Nvidia Corp., a maker of graphics processors, reported fiscal first-quarter sales and earnings that topped analysts’ estimates as demand for high-end gaming machines helped make up for a broader personal-computer slump.
In the first quarter, which ended April 28, net income rose to $77.9 million, or 13 cents a share, from $60.4 million, or 10 cents, a year earlier, Nvidia said yesterday in a statement. Sales increased 3.2 percent to $954.7 million. Analysts on average had estimated earnings of 10 cents on sales of $940.7 million, according to data compiled by Bloomberg.
Buyers of more expensive computers are still willing to spend more for Nvidia’s newest processors to get better graphics in games, said Betsy Van Hees, an analyst at Wedbush Securities. That’s helping Nvidia avoid the worst of a PC slump that saw shipments slide by a record 14 percent in the first three months of 2013, according to researcher IDC.
“The PC-gaming industry is dominated by Nvidia,” said San Francisco-based Van Hees, who recommends buying the shares. “They do a superb job with their technology and gamers are willing to pay for that excellence.”
Nvidia shares rose 4.5 percent to $14.54 at the close in New York, its biggest one-day gain since November. The stock has advanced 19 percent this year, compared with a 15 percent gain for the Standard & Poor’s 500 Index.
Gross margin, or the percentage of sales remaining after deducting the cost of production, will be about the same in the current period as the 54.3 percent reported for the first quarter, the Santa Clara, California-based company said. Analysts had predicted gross margin of 53 percent for both periods.
“The PC as a platform for gaming is quite vibrant,” Chief Executive Officer Jen-Hsun Huang said in a telephone interview. New free games are increasing demand for computers that offer better graphics, he said.
Nvidia has branched out into processors that run handheld devices, seeking to lessen its dependence on PCs -- a market that is poised for a second straight annual decline in 2013.
In mobile phones and tablets, the company expects to pick up orders later in the year with the Tegra 4, the latest version of its mobile line, Huang said. Nvidia slowed the development of Tegra 4 to accelerate the introduction of a model that has an integrated cellular baseband chip, called Tegra 4i, to woo more phonemakers as customers.

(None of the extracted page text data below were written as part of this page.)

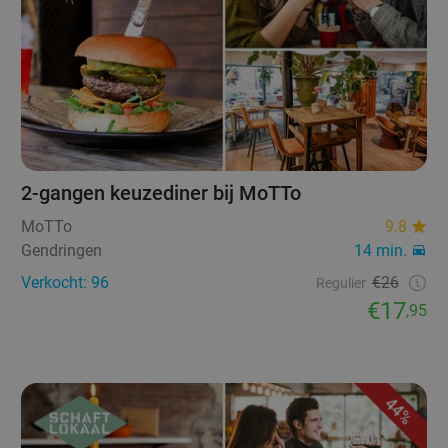
2-gangen keuzediner bij MoTTo
MoTTo
9.8
Gendringen
14 min.
Verkocht: 96
€26
Regulier
€17
,95
44%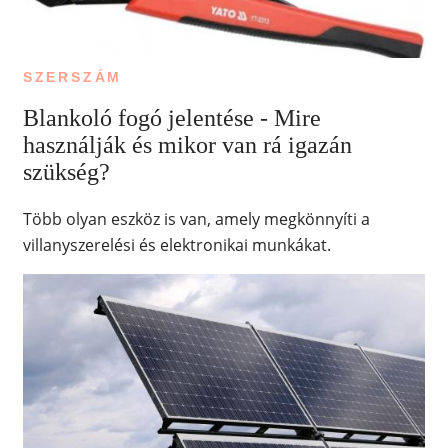
SZERSZÁM
Blankoló fogó jelentése - Mire
használják és mikor van rá igazán
szükség?
Több olyan eszköz is van, amely megkönnyíti a
villanyszerelési és elektronikai munkákat.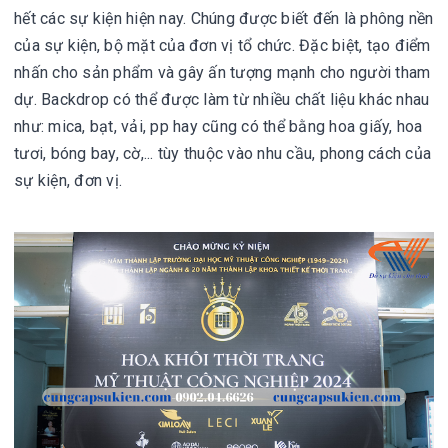
hết các sự kiện hiện nay. Chúng được biết đến là phông nền
của sự kiện, bộ mặt của đơn vị tổ chức. Đặc biệt, tạo điểm
nhấn cho sản phẩm và gây ấn tượng mạnh cho người tham
dự. Backdrop có thể được làm từ nhiều chất liệu khác nhau
như: mica, bạt, vải, pp hay cũng có thể bằng hoa giấy, hoa
tươi, bóng bay, cờ,... tùy thuộc vào nhu cầu, phong cách của
sự kiện, đơn vị.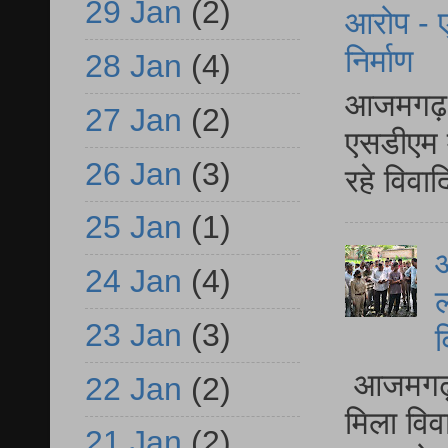
29 Jan
(2)
आरोप - ए
निर्माण
28 Jan
(4)
आजमगढ़ द
27 Jan
(2)
एसडीएम म
26 Jan
(3)
रहे विवा
25 Jan
(1)
आ
24 Jan
(4)
ल
23 Jan
(3)
व
आजमगढ़ द
22 Jan
(2)
मिला विव
21 Jan
(2)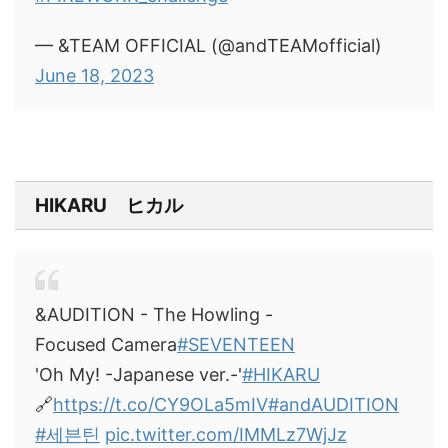
— &TEAM OFFICIAL (@andTEAMofficial)
June 18, 2023
HIKARU ヒカル
&AUDITION - The Howling -
Focused Camera
#SEVENTEEN
'Oh My! -Japanese ver.-'
#HIKARU
🔗
https://t.co/CY9OLa5mIV
#andAUDITION
#세븐틴
pic.twitter.com/IMMLz7WjJz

In order to better compete with Qualcomm Inc., which has more than half the market for baseband chips, companies such as Nvidia, Broadcom Corp. and Intel Corp. need to speed up their introduction of such combination chips that offer high-speed Internet connections, said Christopher Rolland, an analyst at FBR Capital Markets & Co.
Sales in the second quarter, which ends in July, will be about $975 million, plus or minus 2 percent, Nvidia said. That compared with an average analyst projection of $1.01 billion, according to data compiled by Bloomberg.